Reviewed by Rachael Kaines
Finding Your Feet, the new film directed by Richard Loncraine (Wimbledon), features an all-star cast in a predictable, but fun flick. Great performances and funny moments make up for a story that loses momentum partway through. Finding Your Feet is an enjoyable, but flawed comedy/drama.
When snooty ‘Lady’ Sandra Abbott (Imelda Staunton) discovers her husband cheating, she makes the move from her upper-middle-class provincial abode to stay with Bif (Celia Imrie), her estranged sister, who lives in a council flat in London. The sisters are complete opposites, Sandra is stuck up and uptight, whereas Bif is easygoing, creative, and social. When Bif eventually manages to drag Sandra to a community dance class she starts to loosen up a bit. Timothy Spall plays Charlie, Bif’s friend who lives on a canal boat, and Joanna Lumley plays Jackie, Bif’s friend and a free-spirited and independent woman.

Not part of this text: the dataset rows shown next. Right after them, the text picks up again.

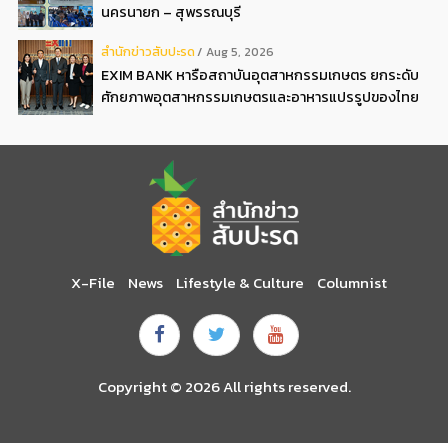
นครนายก – สุพรรณบุรี
สํานักข่าวสับปะรด
Aug 5, 2026
EXIM BANK หารือสถาบันอุตสาหกรรมเกษตร ยกระดับ
ศักยภาพอุตสาหกรรมเกษตรและอาหารแปรรูปของไทย
X-File
News
Lifestyle & Culture
Columnist
Copyright © 2026 All rights reserved.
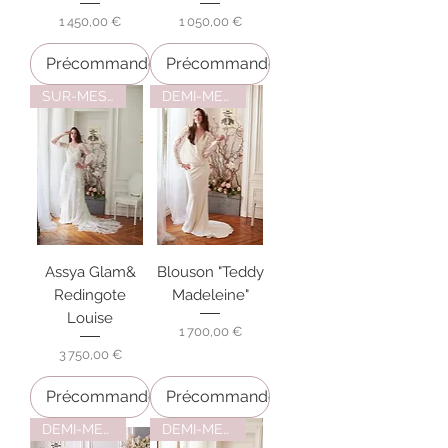
Prix
Prix
1 450,00 €
1 050,00 €
Précommander
Précommander
SUR-MESURE
DEMI-MESURE
Assya Glam&
Blouson "Teddy
Redingote
Madeleine"
Louise
Prix
1 700,00 €
Prix
3 750,00 €
Précommander
Précommander
DEMI-MESURE
DEMI-MESURE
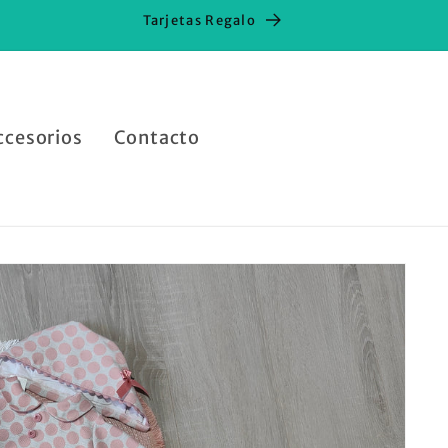
Tarjetas Regalo
ccesorios
Contacto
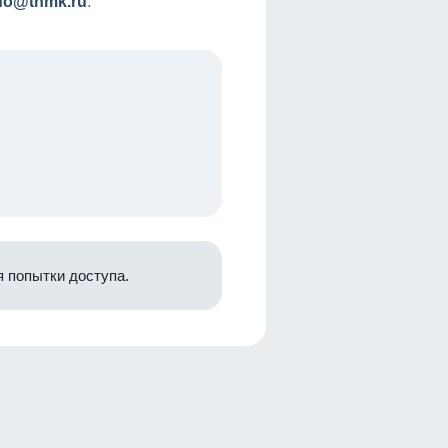
nfo@tnmk.ru
.
 попытки доступа.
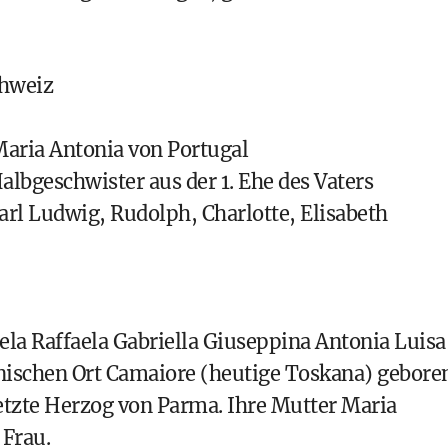
chweiz
aria Antonia von Portugal
albgeschwister aus der 1. Ehe des Vaters
Carl Ludwig, Rudolph, Charlotte, Elisabeth
ela Raffaela Gabriella Giuseppina Antonia Luisa
nischen Ort Camaiore (heutige Toskana) gebore
etzte Herzog von Parma. Ihre Mutter Maria
 Frau.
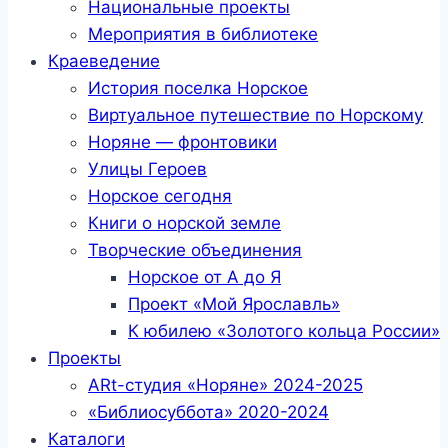
Национальные проекты
Мероприятия в библиотеке
Краеведение
История поселка Норское
Виртуальное путешествие по Норскому
Норяне — фронтовики
Улицы Героев
Норское сегодня
Книги о норской земле
Творческие объединения
Норское от А до Я
Проект «Мой Ярославль»
К юбилею «Золотого кольца России»
Проекты
ARt-студия «Норяне» 2024-2025
«Библиосуббота» 2020-2024
Каталоги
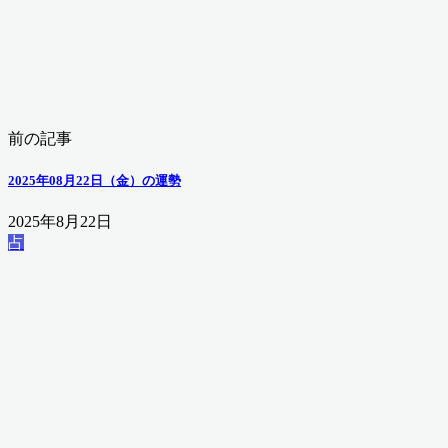
前の記事
2025年08月22日（金）の運勢
2025年8月22日
占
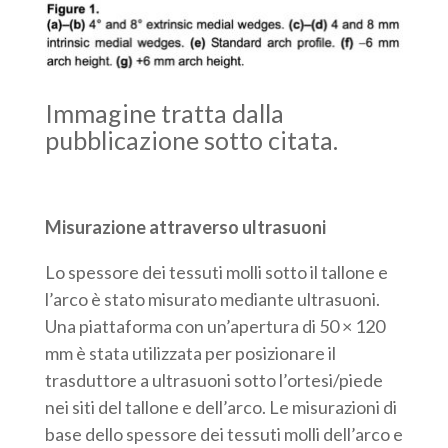
Immagine tratta dalla
pubblicazione sotto citata.
Misurazione attraverso ultrasuoni
Lo spessore dei tessuti molli sotto il tallone e
l’arco è stato misurato mediante ultrasuoni.
Una piattaforma con un’apertura di 50 × 120
mm è stata utilizzata per posizionare il
trasduttore a ultrasuoni sotto l’ortesi/piede
nei siti del tallone e dell’arco. Le misurazioni di
base dello spessore dei tessuti molli dell’arco e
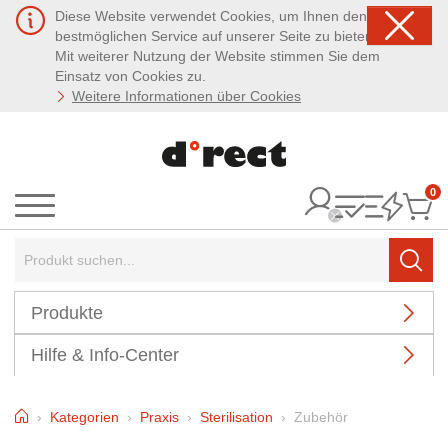
Diese Website verwendet Cookies, um Ihnen den
bestmöglichen Service auf unserer Seite zu bieten.
Mit weiterer Nutzung der Website stimmen Sie dem
Einsatz von Cookies zu.
Weitere Informationen über Cookies
0
It
Menü
Suchbegriff:
Such
Produkte
Hilfe & Info-Center
Home
Kategorien
Praxis
Sterilisation
Zubehör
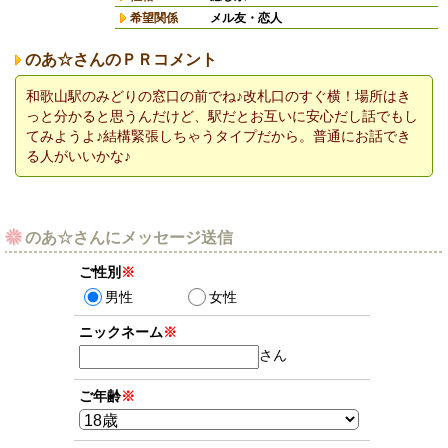
希望関係
メル友・恋人
のあ☆さんのＰＲコメント
和歌山駅のみどりの窓口の前でね♪改札口のすぐ横！場所はき
っと分かると思うんだけど、駅だとお互いに安心だし話でもし
てみようよ♪結構緊張しちゃうタイプだから。普通にお話でき
る人がいいかな♪
のあ☆さんにメッセージ送信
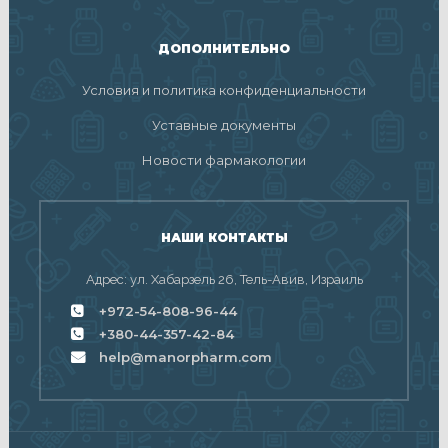
ДОПОЛНИТЕЛЬНО
Условия и политика конфиденциальности
Уставные документы
Новости фармакологии
НАШИ КОНТАКТЫ
Адрес: ул. Хабарзель 26, Тель-Авив, Израиль
+972-54-808-96-44
+380-44-357-42-84
help@manorpharm.com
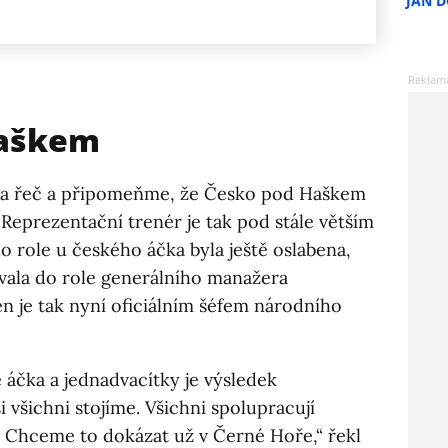
JAN 
Haškem
la řeč a připomeňme, že Česko pod Haškem
Reprezentační trenér je tak pod stále větším
o role u českého áčka byla ještě oslabena,
ala do role generálního manažera
n je tak nyní oficiálním šéfem národního
 áčka a jednadvacítky je výsledek
 všichni stojíme. Všichni spolupracují
. Chceme to dokázat už v Černé Hoře,“ řekl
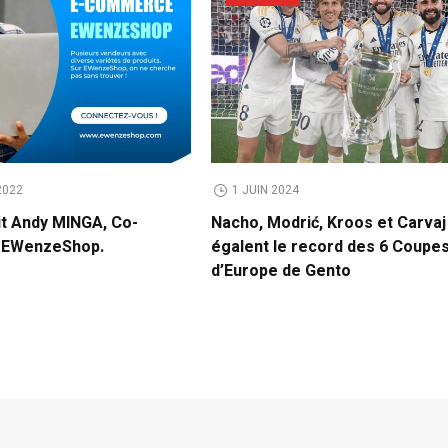
2022
1 JUIN 2024
it Andy MINGA, Co-
Nacho, Modrić, Kroos et Carvaj
e EWenzeShop.
égalent le record des 6 Coupe
d’Europe de Gento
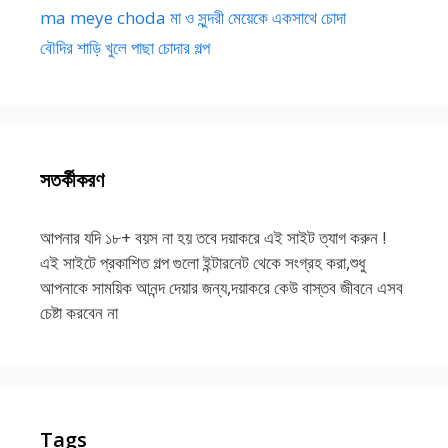
ma meye choda মা ও সুন্দরী মেয়েকে একসাথে চোদা
বৌদির শাড়ি খুলে পাছা চোদার গল্প
সতর্কীকরণ
আপনার যদি ১৮+ বয়স না হয় তবে দয়াকরে এই সাইট ত্যাগ করুন !
এই সাইটে প্রকাশিত গল্প গুলো ইন্টারনেট থেকে সংগ্রহ করা,শুধু
আপনাকে সাময়িক আনন্দ দেয়ার জন্য,দয়াকরে কেউ বাস্তব জীবনে এসব
চেষ্টা করবেন না
Tags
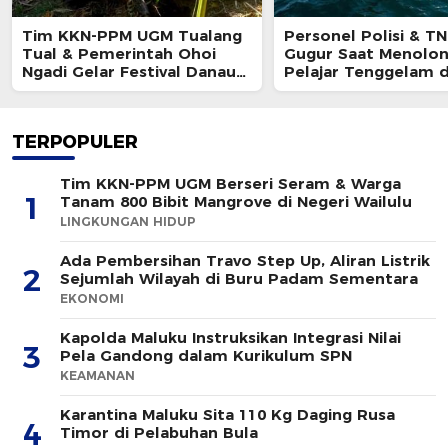
Tim KKN-PPM UGM Tualang
Personel Polisi & TN
Tual & Pemerintah Ohoi
Gugur Saat Menolo
Ngadi Gelar Festival Danau
Pelajar Tenggelam d
Waren 2026
TERPOPULER
Tim KKN-PPM UGM Berseri Seram & Warga
1
Tanam 800 Bibit Mangrove di Negeri Wailulu
LINGKUNGAN HIDUP
Ada Pembersihan Travo Step Up, Aliran Listrik
2
Sejumlah Wilayah di Buru Padam Sementara
EKONOMI
Kapolda Maluku Instruksikan Integrasi Nilai
3
Pela Gandong dalam Kurikulum SPN
KEAMANAN
Karantina Maluku Sita 110 Kg Daging Rusa
4
Timor di Pelabuhan Bula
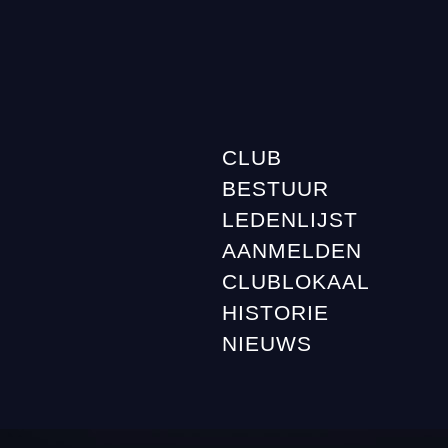
CLUB
BESTUUR
LEDENLIJST
AANMELDEN
CLUBLOKAAL
HISTORIE
NIEUWS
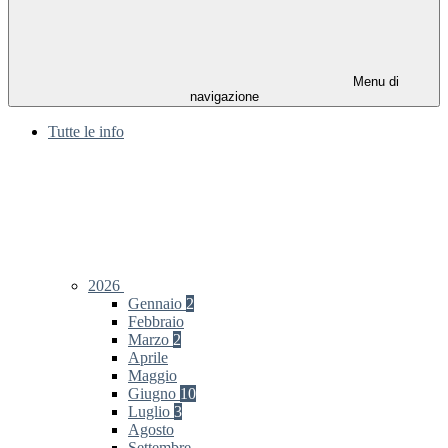
Menu di
navigazione
Tutte le info
2026
Gennaio
2
Febbraio
Marzo
2
Aprile
Maggio
Giugno
10
Luglio
3
Agosto
Settembre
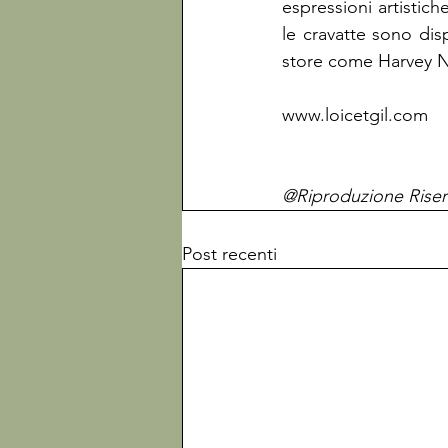
espressioni artistich
le cravatte sono disp
store come Harvey N
www.loicetgil.com

@Riproduzione Riser
Post recenti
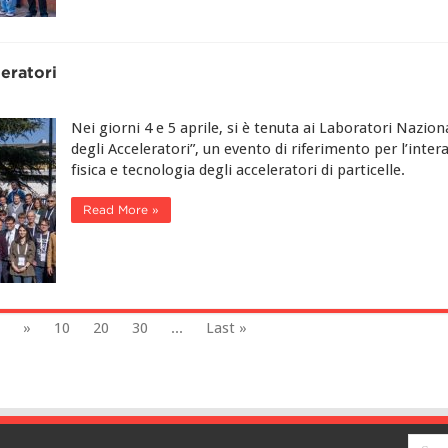
eratori
Nei giorni 4 e 5 aprile, si è tenuta ai Laboratori Nazion
degli Acceleratori”, un evento di riferimento per l’inter
fisica e tecnologia degli acceleratori di particelle.
Read More »
»
10
20
30
...
Last »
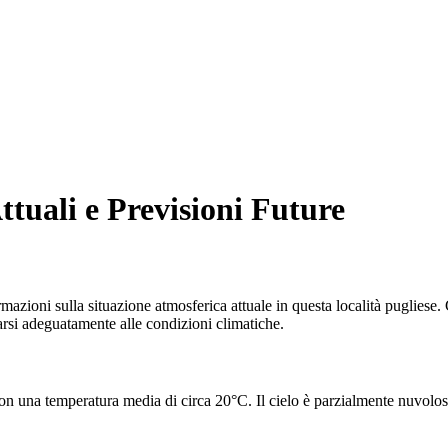
ttuali e Previsioni Future
zioni sulla situazione atmosferica attuale in questa località pugliese. 
rarsi adeguatamente alle condizioni climatiche.
 una temperatura media di circa 20°C. Il cielo è parzialmente nuvoloso 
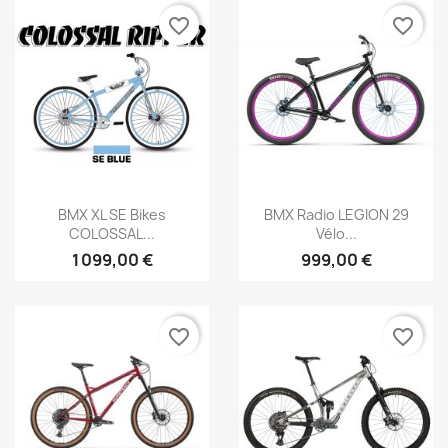
favorite_border
favorite_border
Aperçu rapide
Aperçu rapide


BMX XL SE Bikes
BMX Radio LEGION 29
COLOSSAL...
Vélo...
1 099,00 €
999,00 €
favorite_border
favorite_border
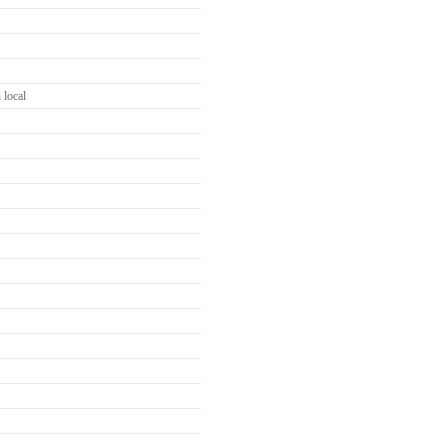
 local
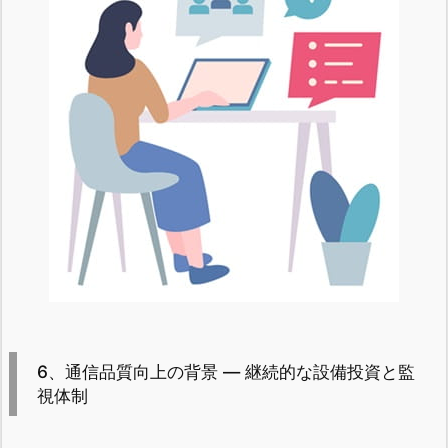
6、通信品質向上の背景 ― 継続的な設備投資と監
視体制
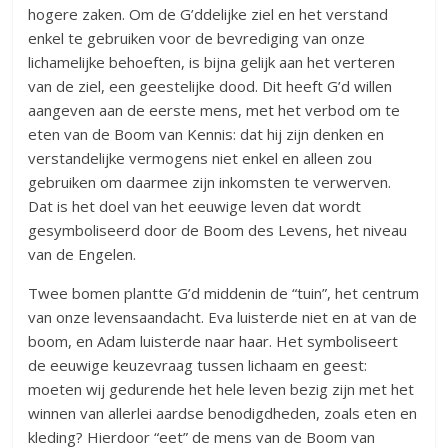
hogere zaken. Om de G’ddelijke ziel en het verstand
enkel te gebruiken voor de bevrediging van onze
lichamelijke behoeften, is bijna gelijk aan het verteren
van de ziel, een geestelijke dood. Dit heeft G’d willen
aangeven aan de eerste mens, met het verbod om te
eten van de Boom van Kennis: dat hij zijn denken en
verstandelijke vermogens niet enkel en alleen zou
gebruiken om daarmee zijn inkomsten te verwerven.
Dat is het doel van het eeuwige leven dat wordt
gesymboliseerd door de Boom des Levens, het niveau
van de Engelen.
Twee bomen plantte G’d middenin de “tuin”, het centrum
van onze levensaandacht. Eva luisterde niet en at van de
boom, en Adam luisterde naar haar. Het symboliseert
de eeuwige keuzevraag tussen lichaam en geest:
moeten wij gedurende het hele leven bezig zijn met het
winnen van allerlei aardse benodigdheden, zoals eten en
kleding? Hierdoor “eet” de mens van de Boom van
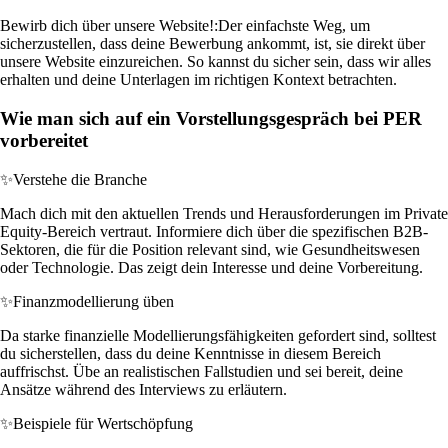
Bewirb dich über unsere Website!:
Der einfachste Weg, um
sicherzustellen, dass deine Bewerbung ankommt, ist, sie direkt über
unsere Website einzureichen. So kannst du sicher sein, dass wir alles
erhalten und deine Unterlagen im richtigen Kontext betrachten.
Wie man sich auf ein Vorstellungsgespräch bei PER
vorbereitet
✨
Verstehe die Branche
Mach dich mit den aktuellen Trends und Herausforderungen im Private
Equity-Bereich vertraut. Informiere dich über die spezifischen B2B-
Sektoren, die für die Position relevant sind, wie Gesundheitswesen
oder Technologie. Das zeigt dein Interesse und deine Vorbereitung.
✨
Finanzmodellierung üben
Da starke finanzielle Modellierungsfähigkeiten gefordert sind, solltest
du sicherstellen, dass du deine Kenntnisse in diesem Bereich
auffrischst. Übe an realistischen Fallstudien und sei bereit, deine
Ansätze während des Interviews zu erläutern.
✨
Beispiele für Wertschöpfung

The script is very lacking in places, but great performances and genuine chemistry between the actors (especially the two sisters) make this a largely enjoyable, at times very funny, and that horrible word — warming — movie. It doesn’t quite manage to move, although it tries very hard, especially nearer the end of the film.
At one point Finding Your Feet turns into an effective fundraising drive for Age UK (Joanna Lumley is an ambassador for the charity), informing the audience that 234 elderly people die prematurely every day in the UK during the winter months. The film deals very well with issues facing the ageing population — rising costs, loneliness, and dementia — in a very genuine and not condescending manner.
Finding Your Feet is absolutely trading in sentiment and the success of films cut from the same cloth, and like these films cut from the same cloth, it is unable to absolutely keep itself together in the final act. It suffers from the same problems as similar films, but is still enjoyable and well acted so can be forgiven for its flaws.
Finding Your Feet is in many ways entertaining. Ultimately the excellent cast of great actors, coupled with a decent amount of laughs and plenty of heartwarming moments make up for the boilerplate script and feeble last act. Take your mothers, take your sisters, aunts, etc. and enjoy this film, despite its imperfections.